Aussi, la question centrale de la recherche scientifique historique et plus largement de science sociale reste-t-elle celle de sa capacité à expliquer causalement des faits documentés, pour l’historien, des faits construits ou problématisés, pour le sociologue, l’anthropologue et autre. Autrement dit, pour l’historien, de ne faire l’histoire que sur la base archivistique à sa disposition. Une forme de gageure quand on pense l’histoire comme ce qui sous-tend le présent et éclaire l’avenir alors que le passé historique n’est plus et que ses traces sont bien souvent effacées. Un risque probable d’enfermement de l’histoire dans une science archivistique technicienne peu propice à donner du « sens » à l’histoire elle-même. Et pourtant, l’historien ne saurait céder à l’illusion rétrospective de l’histoire qu’il aurait aimé voir se réaliser en lieu et place de l’histoire qu’il est à même de formuler dans un souci de véridicité, tout comme le sociologue ne saurait céder à l’illusion projective en recourant à l’adoption des valeurs en conflit dans la société – la guerre des dieux de Weber. Le « surcroît de sens » apporté par l’histoire et mise en évidence par P. Ricœur, se loge probablement dans cette tension entre une histoire qui ne cède pas à l’illusion rétrospective en se faisant respectueuse des faits historiographiques et une histoire qui ne serait qu’une collation archivistique sans puissance significative, si ce n’est celle qu’on lui attribue de manière discrétionnaire.

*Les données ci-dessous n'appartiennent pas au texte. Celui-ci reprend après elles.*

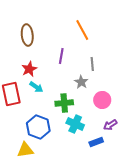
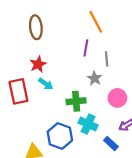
purple line: (61, 56) -> (86, 48), moved
blue hexagon: (38, 127) -> (60, 136), moved
blue rectangle: (96, 142) -> (111, 144), turned 64

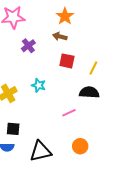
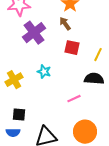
brown arrow: (60, 37) -> (65, 24), turned 40
purple cross: (28, 46) -> (34, 33), size x1.6
orange circle: (80, 146) -> (85, 132), size x1.5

C’est pourquoi l’historien est si souvent confronté à l’objection des faits qu’il trouve à sa disposition, objection qui réclame avant tout, de sa part, à être interprétée, puisqu’elle peut varier de l’annulation à la confirmation de la validité des preuves jusqu’alors retenues.

C’est là, évidemment, que le débat critique interne à la discipline historique prend tout son sens. Non pas celui d’arrêter une fois pour toute l’histoire à retenir, comme un socle cristallisé à jamais présent pour le devenir des sociétés, mais celui de maintenir la discipline historique dans son cadre d’élaboration épistémologique, celui de la tension que nous venons de souligner. Le débat critique, lorsqu’il s’inscrit dans une activité scientifique, est d’abord méthodique avant de porter sur les propositions à retenir ou à rejeter. Sommes-nous toujours dans ce cadre où l’histoire s’élabore en tension entre les faits historiographiques dûment rassemblés et le surcroît de sens qu’ils peuvent recevoir, ou sommes-nous déjà à l’extérieur de ce cadre, dans une histoire fantasmée qu’on aurait aimé voir se réaliser ?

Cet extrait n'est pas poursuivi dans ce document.